Anche in Africa la jihad arruola le donne, che pur non esercitando ruoli di rilievo decidono di abbracciare l’ideologia salafita. Un nuovo libro, pubblicato da Start InSight e scritto dal giornalista Marco Cochi, approfondisce le motivazioni e le aspirazioni che spingono migliaia di giovani e talvolta giovanissime a compiere una scelta che trasformerà la loro esistenza.
Nel suo nuovo volume (scaricabile gratuitamente a questo link), Cochi, già autore di due saggi sull’evoluzione della minaccia del terrorismo islamista in Africa e analista per l’Osservatorio sul radicalismo e il contrasto al terrorismo (ReaCT) e per il think tank di geopolitica trentino “Il Nodo di Gordio”, parte dal presupposto che per comprendere meglio i processi di radicalizzazione è necessario fare il punto sul pregiudizio di genere tra le donne che abbracciano il jihadismo.
Per introdurre l’argomento, l’autore parte da lontano ricordando il ruolo chiave che nel XIX secolo alcune donne hanno avuto nelle organizzazioni estremiste violente. Tra tutte, la rivoluzionaria anarchica russa Vera Ivanovna Zasulich, la prima donna processata per terrorismo, che il 24 gennaio 1878 attentò alla vita del tirannico governatore di San Pietroburgo, il generale Fëdor Fëdorovic Trepov. Da allora, l’autore spiega che “la partecipazione delle donne al terrorismo può essere considerata una progressione naturale rispetto al loro coinvolgimento nelle lotte radicali e rivoluzionarie del passato”.
Nella sua disamina, Cochi spiega come le donne africane non siano direttamente impegnate sul campo di battaglia, pur svolgendo ruoli determinanti per il supporto del gruppo, come quello di spia, staffetta e addetta al reclutamento, oppure vengono impiegate in mansioni più pratiche come cuoca o lavandaia. Mentre i leader dei gruppi estremisti africani hanno spesso sottolineato nei loro comunicati l’importanza del ruolo delle donne come mogli e madri, determinanti per crescere i bambini secondo i dettami dell’islam radicale. Senza contare che le donne svolgono un ruolo di rilievo nella propagazione e diffusione dell’ideologia convincendo altre donne ad entrare a far parte del gruppo.

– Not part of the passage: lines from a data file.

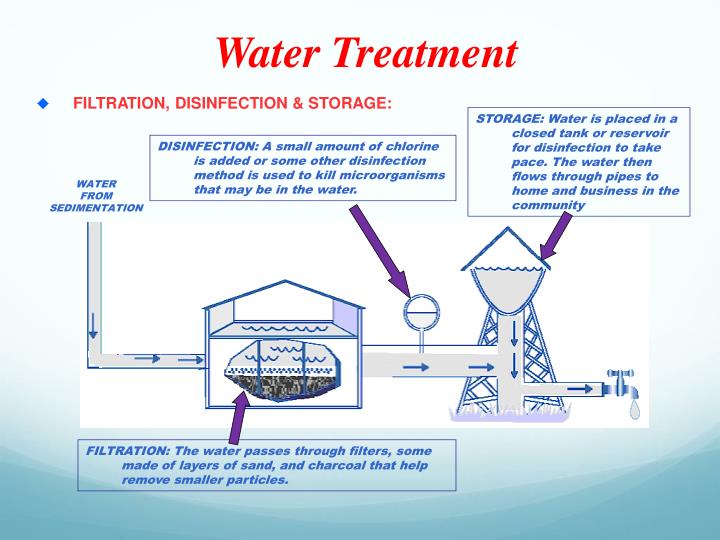 Find the location of a particular element. The image size is (720, 540). storage is located at coordinates (341, 101). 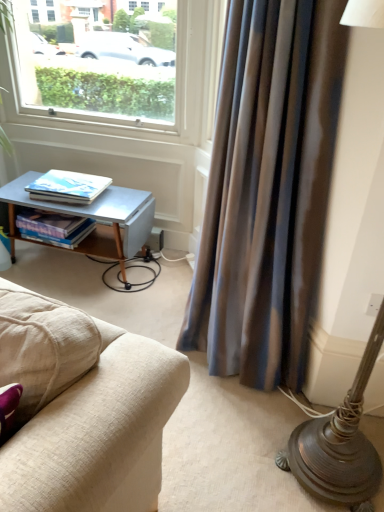 Measure the distance between point (51, 230) and camera.

Point (51, 230) is 7.46 feet from camera.

At what (x,y) coordinates should I click in order to perform the action: click on matte white book at left, which appears as the 1th book when viewed from the top. Please return your answer as a coordinate pair (x, y). This screenshot has width=384, height=512. Looking at the image, I should click on (67, 187).

From a real-world perspective, is hardcover books at lower left, which appears as the 1th book when ordered from the bottom, located beneath metallic gray table at lower left?

No, from a real-world perspective, hardcover books at lower left, which appears as the 1th book when ordered from the bottom, is not under metallic gray table at lower left.

Can you confirm if hardcover books at lower left, which is counted as the second book, starting from the top, is taller than metallic gray table at lower left?

In fact, hardcover books at lower left, which is counted as the second book, starting from the top, may be shorter than metallic gray table at lower left.

Which is behind, hardcover books at lower left, which appears as the 1th book when ordered from the bottom, or metallic gray table at lower left?

hardcover books at lower left, which appears as the 1th book when ordered from the bottom, is more distant.

Is silky blue curtain at right not close to white plastic window at upper left?

Yes, silky blue curtain at right and white plastic window at upper left are quite far apart.

From the image's perspective, would you say silky blue curtain at right is shown under white plastic window at upper left?

Indeed, from the image's perspective, silky blue curtain at right is shown beneath white plastic window at upper left.

From a real-world perspective, between silky blue curtain at right and white plastic window at upper left, who is vertically lower?

From a 3D spatial view, silky blue curtain at right is below.

Is the depth of white plastic window at upper left less than that of silky blue curtain at right?

No, it is not.

Which is behind, point (30, 59) or point (212, 353)?

Positioned behind is point (30, 59).

From the image's perspective, is white plastic window at upper left positioned above or below silky blue curtain at right?

From the image's perspective, white plastic window at upper left appears above silky blue curtain at right.

Which of these two, white plastic window at upper left or silky blue curtain at right, is bigger?

silky blue curtain at right.

Looking at this image, could you tell me if hardcover books at lower left, which is counted as the second book, starting from the top, is facing matte white book at left, which is counted as the second book, starting from the bottom?

No, hardcover books at lower left, which is counted as the second book, starting from the top, is not facing towards matte white book at left, which is counted as the second book, starting from the bottom.

Is the position of hardcover books at lower left, which appears as the 1th book when ordered from the bottom, more distant than that of matte white book at left, which appears as the 1th book when viewed from the top?

That is True.

Is hardcover books at lower left, which appears as the 1th book when ordered from the bottom, surrounding matte white book at left, which appears as the 1th book when viewed from the top?

Actually, matte white book at left, which appears as the 1th book when viewed from the top, is outside hardcover books at lower left, which appears as the 1th book when ordered from the bottom.

From a real-world perspective, is hardcover books at lower left, which appears as the 1th book when ordered from the bottom, above or below matte white book at left, which is counted as the second book, starting from the bottom?

Clearly, from a real-world perspective, hardcover books at lower left, which appears as the 1th book when ordered from the bottom, is below matte white book at left, which is counted as the second book, starting from the bottom.

Does matte white book at left, which is counted as the second book, starting from the bottom, come behind metallic gray table at lower left?

Yes.

Considering the relative sizes of matte white book at left, which appears as the 1th book when viewed from the top, and metallic gray table at lower left in the image provided, is matte white book at left, which appears as the 1th book when viewed from the top, taller than metallic gray table at lower left?

In fact, matte white book at left, which appears as the 1th book when viewed from the top, may be shorter than metallic gray table at lower left.

From a real-world perspective, between matte white book at left, which is counted as the second book, starting from the bottom, and metallic gray table at lower left, who is vertically lower?

metallic gray table at lower left, from a real-world perspective.

How different are the orientations of matte white book at left, which appears as the 1th book when viewed from the top, and metallic gray table at lower left in degrees?

matte white book at left, which appears as the 1th book when viewed from the top, and metallic gray table at lower left are facing 6.07 degrees away from each other.

In the image, is matte white book at left, which appears as the 1th book when viewed from the top, on the left side or the right side of silky blue curtain at right?

Clearly, matte white book at left, which appears as the 1th book when viewed from the top, is on the left of silky blue curtain at right in the image.

Does matte white book at left, which appears as the 1th book when viewed from the top, have a smaller size compared to silky blue curtain at right?

Yes, matte white book at left, which appears as the 1th book when viewed from the top, is smaller than silky blue curtain at right.

Is matte white book at left, which is counted as the second book, starting from the bottom, not within silky blue curtain at right?

Yes.

Would you say white plastic window at upper left is part of metallic gray table at lower left's contents?

That's incorrect, white plastic window at upper left is not inside metallic gray table at lower left.

Considering the sizes of objects metallic gray table at lower left and white plastic window at upper left in the image provided, who is wider, metallic gray table at lower left or white plastic window at upper left?

Wider between the two is metallic gray table at lower left.

Is metallic gray table at lower left beside white plastic window at upper left?

No, metallic gray table at lower left is not in contact with white plastic window at upper left.

I want to click on table located behind the white plastic window at upper left, so click(x=93, y=218).

This screenshot has height=512, width=384. Find the location of `table below the hardcover books at lower left, which appears as the 1th book when ordered from the bottom (from a real-world perspective)`. table below the hardcover books at lower left, which appears as the 1th book when ordered from the bottom (from a real-world perspective) is located at coordinates (93, 218).

Find the location of a particular element. window on the left of silky blue curtain at right is located at coordinates (119, 77).

Estimate the real-world distances between objects in this image. Which object is closer to silky blue curtain at right, matte white book at left, which appears as the 1th book when viewed from the top, or metallic gray table at lower left?

metallic gray table at lower left lies closer to silky blue curtain at right than the other object.

When comparing their distances from metallic gray table at lower left, does silky blue curtain at right or hardcover books at lower left, which is counted as the second book, starting from the top, seem further?

The object further to metallic gray table at lower left is silky blue curtain at right.

When comparing their distances from matte white book at left, which appears as the 1th book when viewed from the top, does silky blue curtain at right or metallic gray table at lower left seem further?

silky blue curtain at right.

From the picture: Estimate the real-world distances between objects in this image. Which object is closer to hardcover books at lower left, which is counted as the second book, starting from the top, silky blue curtain at right or matte white book at left, which appears as the 1th book when viewed from the top?

matte white book at left, which appears as the 1th book when viewed from the top, is closer to hardcover books at lower left, which is counted as the second book, starting from the top.

Based on their spatial positions, is white plastic window at upper left or metallic gray table at lower left closer to silky blue curtain at right?

metallic gray table at lower left is closer to silky blue curtain at right.

Looking at the image, which one is located further to metallic gray table at lower left, white plastic window at upper left or matte white book at left, which appears as the 1th book when viewed from the top?

white plastic window at upper left lies further to metallic gray table at lower left than the other object.

Based on their spatial positions, is silky blue curtain at right or matte white book at left, which appears as the 1th book when viewed from the top, further from metallic gray table at lower left?

silky blue curtain at right lies further to metallic gray table at lower left than the other object.

Considering their positions, is hardcover books at lower left, which is counted as the second book, starting from the top, positioned further to silky blue curtain at right than white plastic window at upper left?

hardcover books at lower left, which is counted as the second book, starting from the top.

In order to click on window between silky blue curtain at right and metallic gray table at lower left in the front-back direction in this screenshot , I will do `click(119, 77)`.

This screenshot has width=384, height=512. I want to click on book positioned between silky blue curtain at right and hardcover books at lower left, which appears as the 1th book when ordered from the bottom, from near to far, so click(67, 187).

You are a GUI agent. You are given a task and a screenshot of the screen. Output one action in this format:
    pyautogui.click(x=<x>, y=<y>)
    Task: Click on the book between matte white book at left, which is counted as the second book, starting from the bottom, and metallic gray table at lower left vertically
    Image resolution: width=384 pixels, height=512 pixels.
    Given the screenshot: What is the action you would take?
    pyautogui.click(x=54, y=227)

Identify the location of window between silky blue curtain at right and hardcover books at lower left, which appears as the 1th book when ordered from the bottom, from front to back. The width and height of the screenshot is (384, 512). (119, 77).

Ci sono anche alcune militanti all’interno del gruppo somalo al-Shabaab, che hanno svolto un ruolo attivo nella logistica e nell’esecuzione di attentati. Una tra tutte la convertita britannica Samantha Louise Lewthwaite, conosciuta anche come la “vedova bianca” per aver sposato Abdullah Shaheed Jamal, nome di guerra di Germaine Maurice Lindsay, uno dei quattro shahid di al-Qaeda che il 7 luglio 2005 seminarono morte e terrore a Londra. Dopo la scomparsa del marito, Samantha ha riempito le cronache dei giornali inglesi che la descrivono come la terrorista più ricercata del mondo, tanto da diventare una dei protagonisti di “World’s Most Wanted”, la docu-serie andata in onda la scorsa estate su Netflix. Un’esistenza votata al jihad segnata da quattro figli, tre mariti terroristi e un’interminabile latitanza, che il libro ripercorre con dovizia di particolari.
Il testo mette inoltre in rilievo anche il fatto che diventare estremiste può essere considerata una forma di emancipazione, che rende alle donne più facile staccarsi dalle famiglie d’origine, che in Africa sono in gran parte strutturate sull’autorità patriarcale. Ma questa, purtroppo, si rileverà un’amara illusione, come testimoniano i racconti delle giovani che sono riuscite a fuggire o sono state liberate dal giogo degli estremisti islamici. Racconti che descrivono molteplici stupri e trattamenti brutali da parte dei jihadisti.
Storie drammatiche intrise di dolore, sofferenza, ripetuti abusi sessuali di gruppo e di continui maltrattamenti, mentre molte delle reduci hanno raccontato di essere state ripetutamente costrette a fare uso di droghe, come il khat e il bugizi. Una cruda realtà per chi ha creduto che entrare a far parte di un gruppo jihadista rappresentasse una forma di riscatto sociale e liberazione.